ASSIGNMENT
Begin with the line containing "AWS では、お客様のプライバシーに絶えず注", end with the last line of the records, and retype everything in between exactly, without the pictures.

DATA FOR ANALYSIS
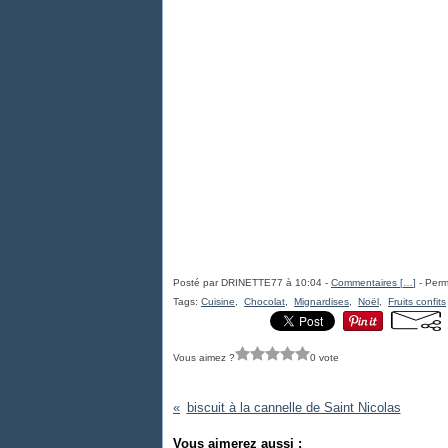
Posté par DRINETTE77 à 10:04 -
Commentaires [
…
]
- Perm
Tags:
Cuisine
,
Chocolat
,
Mignardises
,
Noël
,
Fruits confits
Vous aimez ?
0 vote
biscuit à la cannelle de Saint Nicolas
Vous aimerez aussi :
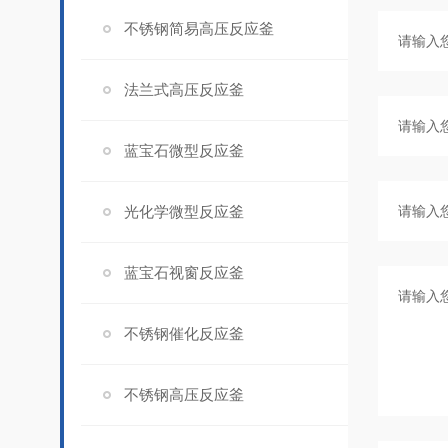
不锈钢简易高压反应釜
法兰式高压反应釜
蓝宝石微型反应釜
光化学微型反应釜
蓝宝石视窗反应釜
不锈钢催化反应釜
不锈钢高压反应釜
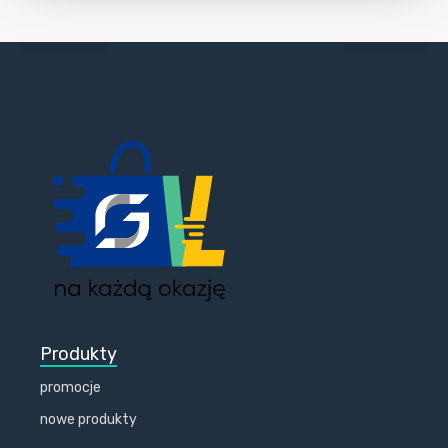
Produkty
promocje
nowe produkty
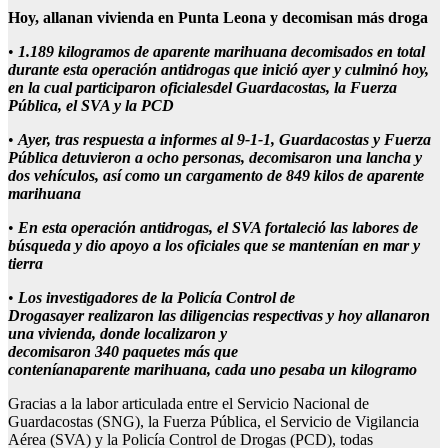
Hoy, allanan vivienda en Punta Leona y decomisan más droga
•
1.189 kilogramos de aparente marihuana decomisados en total
durante esta operación antidrogas que inició ayer y culminó hoy,
en la cual participaron oficialesdel Guardacostas, la Fuerza
Pública, el SVA y la PCD
•
Ayer
, tras respuesta a informes al 9-1-1,
Guardacostas y
Fuerza
Pública detuvieron a ocho
personas
, decomisaron
una lancha
y
dos vehículos, así como un cargamento
de 849
kilos
de aparente
marihuana
•
En esta operación antidrogas, el SVA fortaleció las labores de
búsqueda y dio apoyo
a los oficiales que se mantenían en mar y
tierra
•
L
os
investigadores
d
e la
Policía
Control de
Drogas
ayer
realizaron las diligencias respectivas
y hoy
allanaron
una vivienda,
donde
localizaron
y
decomisaron
340
paquetes
más
que
contenían
aparente
marihuana
, cada uno
pesaba
un
kilogramo
Gracias a la labor articulada entre el Servicio Nacional de
Guardacostas (SNG), la Fuerza Pública, el Servicio de Vigilancia
Aérea (SVA) y la Policía Control de Drogas (PCD), todas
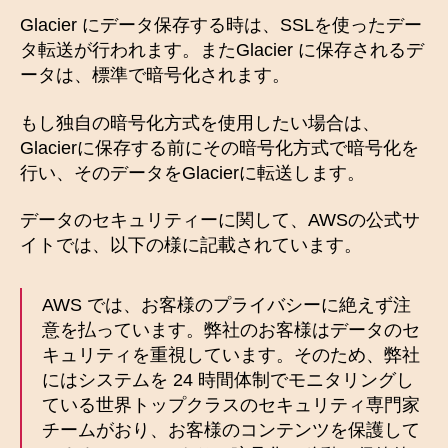
Glacier にデータ保存する時は、SSLを使ったデー
タ転送が行われます。またGlacier に保存されるデ
ータは、標準で暗号化されます。
もし独自の暗号化方式を使用したい場合は、
Glacierに保存する前にその暗号化方式で暗号化を
行い、そのデータをGlacierに転送します。
データのセキュリティーに関して、AWSの公式サ
イトでは、以下の様に記載されています。
AWS では、お客様のプライバシーに絶えず注
意を払っています。弊社のお客様はデータのセ
キュリティを重視しています。そのため、弊社
にはシステムを 24 時間体制でモニタリングし
ている世界トップクラスのセキュリティ専門家
チームがおり、お客様のコンテンツを保護して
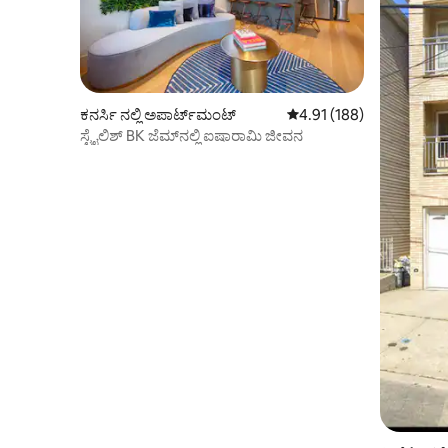
ಕನರ್ಸಿ ನಲ್ಲಿ ಅಪಾರ್ಟ್‌ಮಂಟ್
5 ರಲ್ಲಿ 4.91 ಸರಾಸರಿ ರೇಟಿಂಗ
4.91 (188)
ಸ್ಟೈಲಿಶ್ BK ಜೆಮ್‌ನಲ್ಲಿ ಐಷಾರಾಮಿ ಜೀವನ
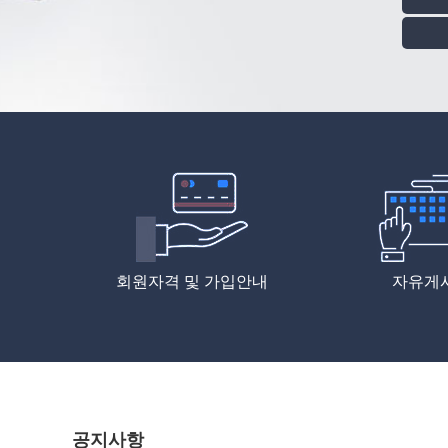
회원자격 및 가입안내
자유게
공지사항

ANSWER SPACE
AWS では、お客様のプライバシーに絶えず注
意を払っています。弊社のお客様はデータのセ
キュリティを重視しています。そのため、弊社
にはシステムを 24 時間体制でモニタリングし
ている世界トップクラスのセキュリティ専門家
チームがおり、お客様のコンテンツを保護して
ಕನರ್ಸಿ ನಲ್ಲಿ ಅಪಾರ್ಟ್‌ಮಂಟ್
5 ರಲ್ಲಿ 4.91 ಸರಾಸರಿ ರೇಟಿಂಗ
4.91 (188)
ಸ್ಟೈಲಿಶ್ BK ಜೆಮ್‌ನಲ್ಲಿ ಐಷಾರಾಮಿ ಜೀವನ
회원자격 및 가입안내
자유게
공지사항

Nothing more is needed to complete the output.